+++ EXTRACTED RECORDS

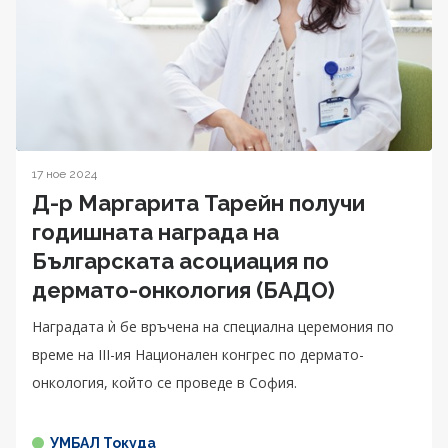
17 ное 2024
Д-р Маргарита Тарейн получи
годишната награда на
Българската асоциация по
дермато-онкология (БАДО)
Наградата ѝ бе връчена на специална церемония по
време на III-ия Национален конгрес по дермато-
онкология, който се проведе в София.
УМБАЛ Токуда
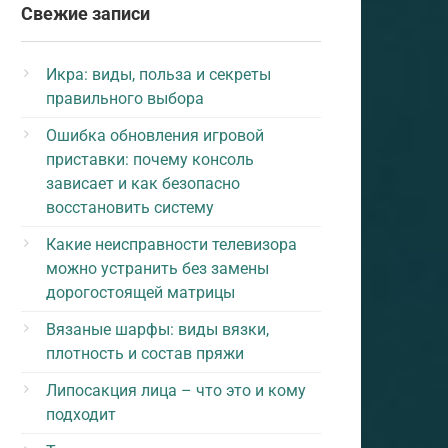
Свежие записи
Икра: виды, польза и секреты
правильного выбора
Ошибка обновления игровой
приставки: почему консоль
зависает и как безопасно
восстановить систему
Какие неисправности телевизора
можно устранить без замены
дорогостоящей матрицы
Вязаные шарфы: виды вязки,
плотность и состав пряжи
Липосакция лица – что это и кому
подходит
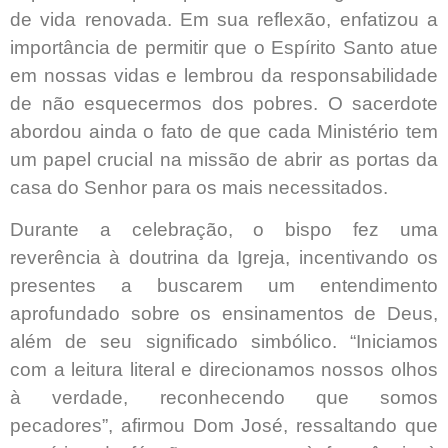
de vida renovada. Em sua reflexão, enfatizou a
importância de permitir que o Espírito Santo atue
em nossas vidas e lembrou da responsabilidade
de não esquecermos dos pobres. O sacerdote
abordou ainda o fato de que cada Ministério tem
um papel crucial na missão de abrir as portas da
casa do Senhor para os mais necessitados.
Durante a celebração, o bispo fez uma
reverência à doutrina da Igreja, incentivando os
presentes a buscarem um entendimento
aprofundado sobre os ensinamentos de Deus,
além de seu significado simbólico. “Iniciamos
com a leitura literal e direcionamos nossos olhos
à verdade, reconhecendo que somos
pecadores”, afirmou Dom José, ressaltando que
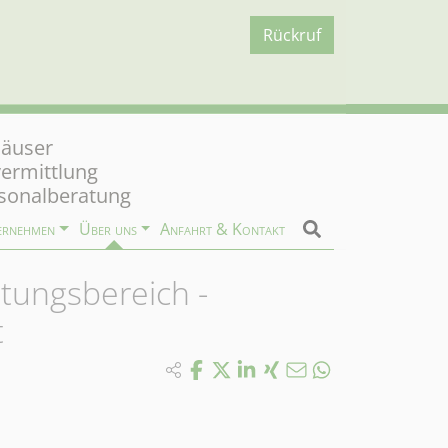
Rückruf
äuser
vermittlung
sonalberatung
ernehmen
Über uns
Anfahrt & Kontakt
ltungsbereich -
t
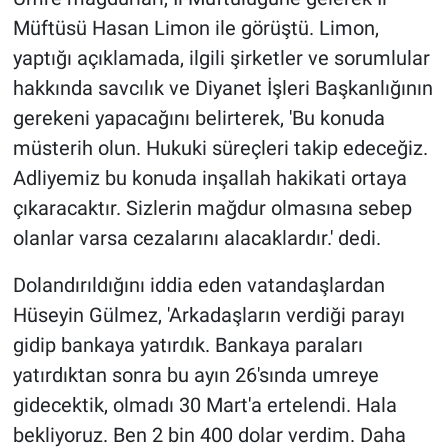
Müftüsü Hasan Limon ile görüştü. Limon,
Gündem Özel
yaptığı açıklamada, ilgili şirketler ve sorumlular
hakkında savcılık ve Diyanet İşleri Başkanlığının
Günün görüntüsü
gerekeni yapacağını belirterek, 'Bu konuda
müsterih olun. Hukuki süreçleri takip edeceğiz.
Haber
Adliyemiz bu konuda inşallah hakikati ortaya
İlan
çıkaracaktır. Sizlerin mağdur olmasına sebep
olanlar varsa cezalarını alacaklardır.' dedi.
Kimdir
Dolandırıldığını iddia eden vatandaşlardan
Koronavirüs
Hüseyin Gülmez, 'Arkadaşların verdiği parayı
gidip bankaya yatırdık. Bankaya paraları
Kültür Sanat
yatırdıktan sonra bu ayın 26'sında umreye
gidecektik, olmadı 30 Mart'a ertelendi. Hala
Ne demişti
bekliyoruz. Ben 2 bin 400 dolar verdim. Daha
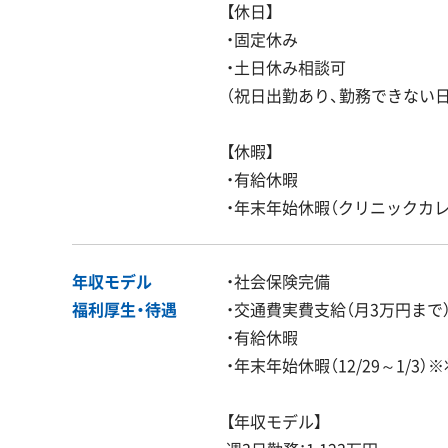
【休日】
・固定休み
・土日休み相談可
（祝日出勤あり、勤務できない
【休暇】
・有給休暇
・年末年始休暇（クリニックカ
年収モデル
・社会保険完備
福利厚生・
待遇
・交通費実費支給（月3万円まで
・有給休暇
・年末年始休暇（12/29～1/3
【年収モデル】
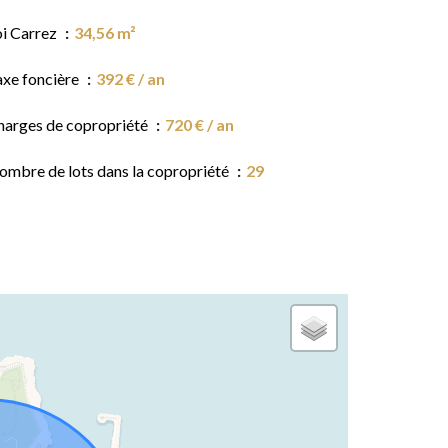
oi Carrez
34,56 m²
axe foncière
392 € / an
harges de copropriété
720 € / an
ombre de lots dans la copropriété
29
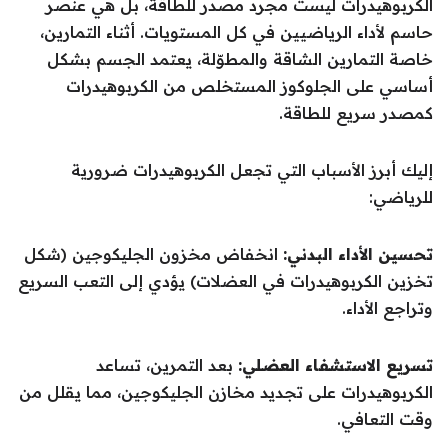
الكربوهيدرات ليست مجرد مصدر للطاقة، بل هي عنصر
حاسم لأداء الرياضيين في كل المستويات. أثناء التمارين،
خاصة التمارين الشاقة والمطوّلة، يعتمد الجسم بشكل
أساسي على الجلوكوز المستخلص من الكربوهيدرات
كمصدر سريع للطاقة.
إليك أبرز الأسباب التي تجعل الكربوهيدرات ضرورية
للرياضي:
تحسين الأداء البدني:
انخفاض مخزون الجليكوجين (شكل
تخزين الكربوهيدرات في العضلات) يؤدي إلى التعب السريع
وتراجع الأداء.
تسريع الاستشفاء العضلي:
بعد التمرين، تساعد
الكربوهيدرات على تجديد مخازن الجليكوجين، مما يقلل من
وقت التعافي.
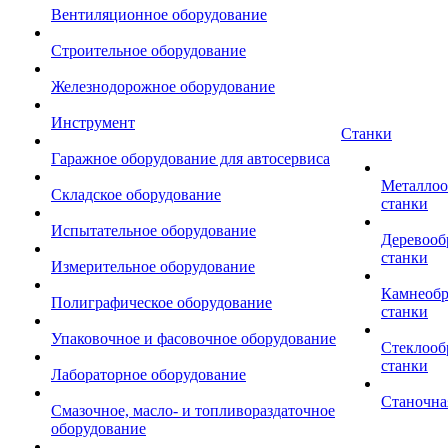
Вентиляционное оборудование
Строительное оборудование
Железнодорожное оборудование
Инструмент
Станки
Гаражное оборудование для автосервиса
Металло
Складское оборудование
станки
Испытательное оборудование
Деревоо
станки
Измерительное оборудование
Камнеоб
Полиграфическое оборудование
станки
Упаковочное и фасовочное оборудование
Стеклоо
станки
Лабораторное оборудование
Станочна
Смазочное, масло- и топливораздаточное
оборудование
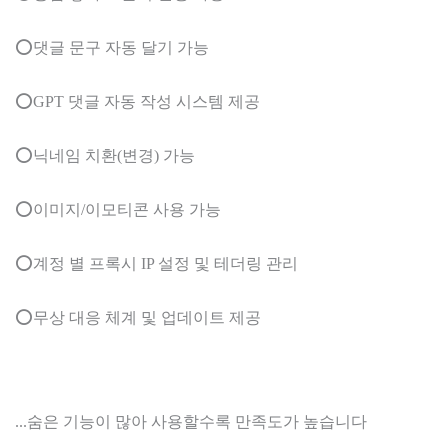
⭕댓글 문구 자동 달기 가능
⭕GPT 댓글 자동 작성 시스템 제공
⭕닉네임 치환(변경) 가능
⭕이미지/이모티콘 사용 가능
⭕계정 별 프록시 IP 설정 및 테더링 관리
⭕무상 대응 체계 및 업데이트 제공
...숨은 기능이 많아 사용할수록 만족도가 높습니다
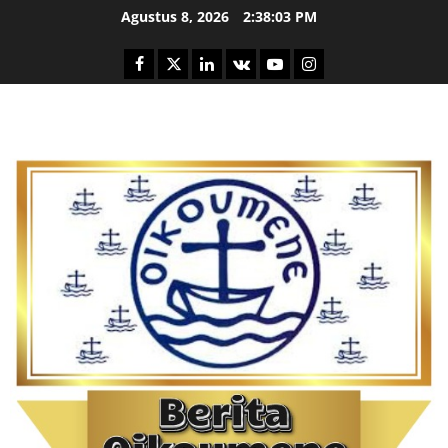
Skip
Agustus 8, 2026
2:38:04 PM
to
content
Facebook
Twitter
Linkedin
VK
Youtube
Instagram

++++++
+++ EXTRACTED RECORDS

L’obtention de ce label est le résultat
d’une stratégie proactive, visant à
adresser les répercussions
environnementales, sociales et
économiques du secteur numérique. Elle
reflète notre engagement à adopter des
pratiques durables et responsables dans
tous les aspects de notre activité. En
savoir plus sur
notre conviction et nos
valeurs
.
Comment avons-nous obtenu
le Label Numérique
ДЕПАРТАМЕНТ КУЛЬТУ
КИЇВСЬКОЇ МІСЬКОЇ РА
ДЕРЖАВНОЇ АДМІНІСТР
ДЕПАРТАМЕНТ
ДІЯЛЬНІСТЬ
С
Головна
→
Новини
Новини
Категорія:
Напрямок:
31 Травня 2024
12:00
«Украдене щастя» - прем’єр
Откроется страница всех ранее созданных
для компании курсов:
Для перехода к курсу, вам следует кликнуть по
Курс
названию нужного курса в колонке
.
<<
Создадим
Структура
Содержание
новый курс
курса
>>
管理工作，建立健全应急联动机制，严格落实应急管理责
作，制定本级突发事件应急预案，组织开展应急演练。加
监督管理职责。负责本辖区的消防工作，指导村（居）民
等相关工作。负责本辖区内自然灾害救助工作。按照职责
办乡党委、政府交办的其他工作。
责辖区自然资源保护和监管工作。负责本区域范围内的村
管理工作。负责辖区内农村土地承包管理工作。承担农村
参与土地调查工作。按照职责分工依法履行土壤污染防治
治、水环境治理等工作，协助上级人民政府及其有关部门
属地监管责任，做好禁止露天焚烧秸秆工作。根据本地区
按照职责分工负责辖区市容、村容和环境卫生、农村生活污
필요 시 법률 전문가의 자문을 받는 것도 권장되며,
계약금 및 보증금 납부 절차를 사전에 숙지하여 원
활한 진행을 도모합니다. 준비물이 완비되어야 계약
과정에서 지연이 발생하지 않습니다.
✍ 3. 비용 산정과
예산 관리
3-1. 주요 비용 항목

++++++
+++ EXTRACTED RECORDS

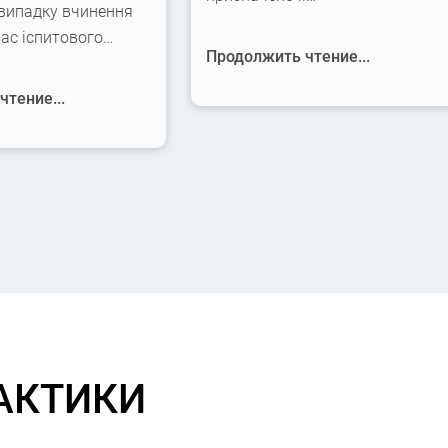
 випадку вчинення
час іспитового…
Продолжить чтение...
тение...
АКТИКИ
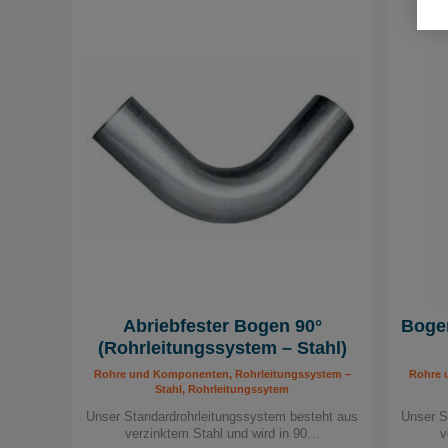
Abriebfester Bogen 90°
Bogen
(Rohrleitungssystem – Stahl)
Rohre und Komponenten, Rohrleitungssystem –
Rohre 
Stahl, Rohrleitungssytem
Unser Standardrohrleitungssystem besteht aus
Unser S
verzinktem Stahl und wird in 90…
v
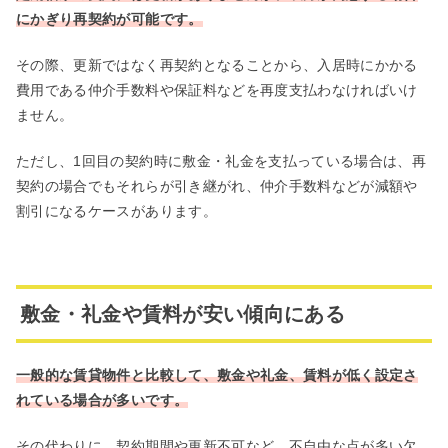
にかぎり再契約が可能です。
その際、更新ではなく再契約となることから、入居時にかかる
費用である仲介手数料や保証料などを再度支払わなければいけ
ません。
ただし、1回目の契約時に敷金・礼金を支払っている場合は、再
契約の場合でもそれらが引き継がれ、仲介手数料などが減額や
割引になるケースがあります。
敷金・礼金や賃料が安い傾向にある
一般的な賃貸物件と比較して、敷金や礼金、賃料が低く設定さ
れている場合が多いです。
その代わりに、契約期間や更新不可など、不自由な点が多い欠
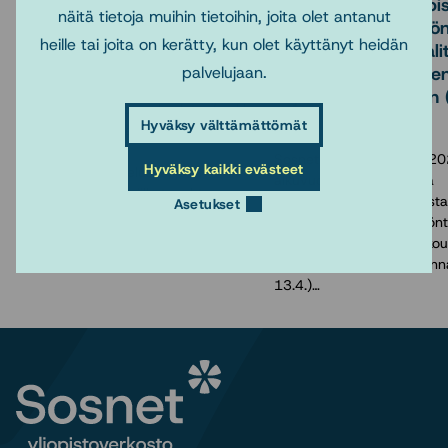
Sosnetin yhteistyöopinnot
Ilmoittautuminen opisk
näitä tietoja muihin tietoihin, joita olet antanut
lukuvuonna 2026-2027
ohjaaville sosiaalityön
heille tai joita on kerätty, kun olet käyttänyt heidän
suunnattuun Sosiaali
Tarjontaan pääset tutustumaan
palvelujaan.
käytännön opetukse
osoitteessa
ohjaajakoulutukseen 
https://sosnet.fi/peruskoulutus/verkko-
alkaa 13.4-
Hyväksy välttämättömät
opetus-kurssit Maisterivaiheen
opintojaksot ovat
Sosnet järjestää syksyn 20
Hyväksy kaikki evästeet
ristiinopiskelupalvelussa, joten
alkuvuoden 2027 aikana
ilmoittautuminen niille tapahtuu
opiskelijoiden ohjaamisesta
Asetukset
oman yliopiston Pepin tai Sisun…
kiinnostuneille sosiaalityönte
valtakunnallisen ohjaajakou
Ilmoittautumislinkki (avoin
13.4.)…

++++++

Output only an exact transcription of the lines above from the one with "Для перехода к курсу, вам следует кликнуть по" up to and including the one with "3-1. 주요 비용 항목".

Для перехода к курсу, вам следует кликнуть по
Курс
названию нужного курса в колонке
.
<<
Создадим
Структура
Содержание
новый курс
курса
>>
管理工作，建立健全应急联动机制，严格落实应急管理责
作，制定本级突发事件应急预案，组织开展应急演练。加
监督管理职责。负责本辖区的消防工作，指导村（居）民
等相关工作。负责本辖区内自然灾害救助工作。按照职责
办乡党委、政府交办的其他工作。
责辖区自然资源保护和监管工作。负责本区域范围内的村
管理工作。负责辖区内农村土地承包管理工作。承担农村
参与土地调查工作。按照职责分工依法履行土壤污染防治
治、水环境治理等工作，协助上级人民政府及其有关部门
属地监管责任，做好禁止露天焚烧秸秆工作。根据本地区
按照职责分工负责辖区市容、村容和环境卫生、农村生活污
필요 시 법률 전문가의 자문을 받는 것도 권장되며,
계약금 및 보증금 납부 절차를 사전에 숙지하여 원
활한 진행을 도모합니다. 준비물이 완비되어야 계약
과정에서 지연이 발생하지 않습니다.
✍ 3. 비용 산정과
예산 관리
3-1. 주요 비용 항목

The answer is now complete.